I was very lucky at that period in my life to be in a men’s group with John Gray, who I have known for 35 years. He told me about some of the most simple remedies, natural substances from plants and real food, that are highly effective alternatives to pharmaceutical drugs like Ritalin, and that have no negative side effects. I started to use his mineral oretates, his shake with undenaturalized whey protein, and vitamin C taken together with grape seed extract. I followed his advice to eat eggs for breakfast. I made changes in diet, and exercised more regularly. All of this was delightfully inexpensive, and easy to integrate into my life. I noticed dramatic and immediate changes in the way my own brain was functioning. As a result, I was able to finish a book in three months, where previously it had taken me years. Since making simple adjustments to my diet and lifestyle, I’ve been able to serve so many more people, and give my gift more easily.

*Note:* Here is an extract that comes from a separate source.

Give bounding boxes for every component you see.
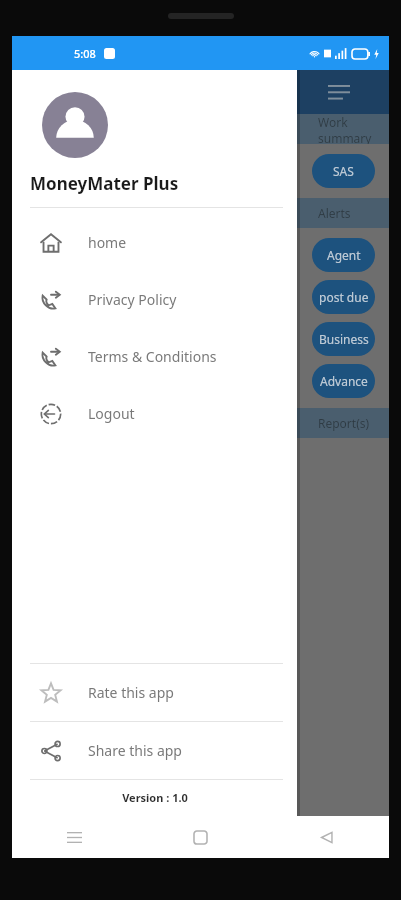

But even more important, and an even greater relief to me, was that my son also adopted some of the same changes. He was able to graduate high school with honor, and is now doing what he really loves. At 18 he is as ski coach at one of America’s most prestigious ski resorts, and he coached kids to compete in national championships. For sure, he didn’t suddenly miraculously get into Berkeley with straight A’s, but he is living his dream life and making good money doing what he loves, which at 18 nothing short of a miracle. My son came very close to a dangerously steep and slippery downhill slope of being diagnosed as having a “condition,” then needing medication prescribed by an expert, and then potentially spiraling out of control as a permanent misfit and failure. This happened to several of his peers at school. It happens to millions of kids every year. The diagnosis of ADHD and the inability of allopathic medicine to do anything about it is our modern tragedy. It is the 21st century’s version of rickets, or polio, or scurvy. My son narrowly escaped that fate, not by being cured by the system, but through our good fortune of having a friend who questions the very foundation on which the system is built.
This is a brilliant book by a very brilliant man who has the compassion, the intelligence, and the courage to take on a predicament that is possibly the greatest source of suffering left for our culture to deal with: our inability to hold attention.